Images can be loaded from one file format and saved to another. For example, let's convert an image from PNG into JPEG:
import cv2
image = cv2.imread('MyPic.png')
cv2.imwrite('MyPic.jpg', image)
OpenCV's Python module is called cv2 even though we are using OpenCV 4.x and not OpenCV 2.x. Historically, OpenCV had two Python modules: cv2 and cv. The latter wrapped a legacy version of OpenCV implemented in C. Nowadays, OpenCV has only the cv2 Python module, which wraps the current version of OpenCV implemented in C++.
By default, imread returns an image in the BGR color format even if the file uses a grayscale format. BGR represents the same color model as red-green-blue (RGB), but the byte order is reversed.
Optionally, we may specify the mode of imread. The supported options include the following:
- cv2.IMREAD_COLOR: This is the default option, providing a 3-channel BGR image with an 8-bit value (0-255) for each channel.
- cv2.IMREAD_GRAYSCALE: This provides an 8-bit grayscale image.
- cv2.IMREAD_ANYCOLOR: This provides either an 8-bit-per-channel BGR image or an 8-bit grayscale image, depending on the metadata in the file.
- cv2.IMREAD_UNCHANGED: This reads all of the image data, including the alpha or transparency channel (if there is one) as a fourth channel.
- cv2.IMREAD_ANYDEPTH: This loads an image in grayscale at its original bit depth. For example, it provides a 16-bit-per-channel grayscale image if the file represents an image in this format.
- cv2.IMREAD_ANYDEPTH | cv2.IMREAD_COLOR: This combination loads an image in BGR color at its original bit depth.
- cv2.IMREAD_REDUCED_GRAYSCALE_2: This loads an image in grayscale at half its original resolution. For example, if the file contains a 640 x 480 image, it is loaded as a 320 x 240 image.

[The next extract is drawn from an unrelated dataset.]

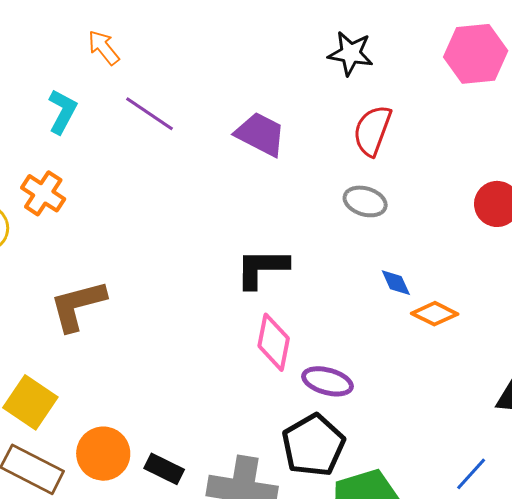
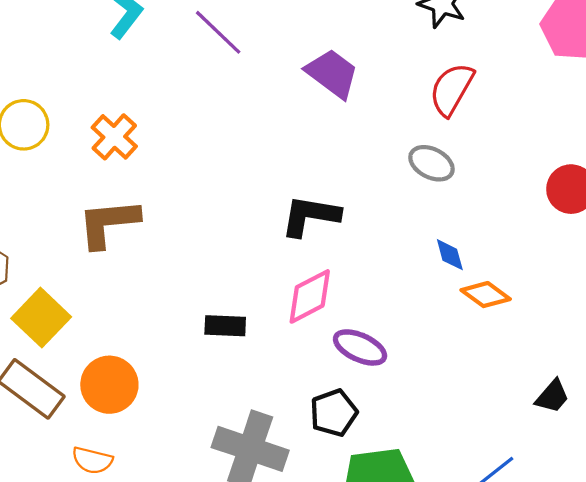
orange cross: (43, 193) -> (114, 137), moved
pink diamond: (274, 342) -> (310, 296), turned 42
black pentagon: (313, 445) -> (334, 413), size x0.7
black rectangle: (164, 469) -> (225, 326), moved, turned -33

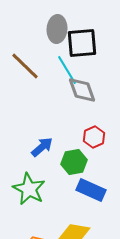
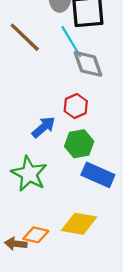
red hexagon: (94, 137) -> (76, 106), moved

- cv2.IMREAD_REDUCED_COLOR_2: This loads an image in 8-bit-per-channel BGR color at half its original resolution.
- cv2.IMREAD_REDUCED_GRAYSCALE_4: This loads an image in grayscale at one-quarter of its original resolution.
- cv2.IMREAD_REDUCED_COLOR_4: This loads an image in 8-bit-per-channel color at one-quarter of its original resolution.
- cv2.IMREAD_REDUCED_GRAYSCALE_8: This loads an image in grayscale at one-eighth of its original resolution.
- cv2.IMREAD_REDUCED_COLOR_8: This loads an image in 8-bit-per-channel color at one-eighth of its original resolution.
As an example, let's load a PNG file as a grayscale image (losing any color information in the process), and then save it as a grayscale PNG image:
import cv2
grayImage = cv2.imread('MyPic.png', cv2.IMREAD_GRAYSCALE)
cv2.imwrite('MyPicGray.png', grayImage)
The path of an image, unless absolute, is relative to the working directory (the path from which the Python script is run), so, in the preceding example, MyPic.png would have to be in the working directory or the image would not be found. If you prefer to avoid assumptions about the working directory, you can use absolute paths, such as C:\Users\Joe\Pictures\MyPic.png on Windows, /Users/Joe/Pictures/MyPic.png on Mac, or /home/joe/pictures/MyPic.png on Linux.
The imwrite() function requires an image to be in the BGR or grayscale format with a certain number of bits per channel that the output format can support. For example, the BMP file format requires 8 bits per channel, while PNG allows either 8 or 16 bits per channel.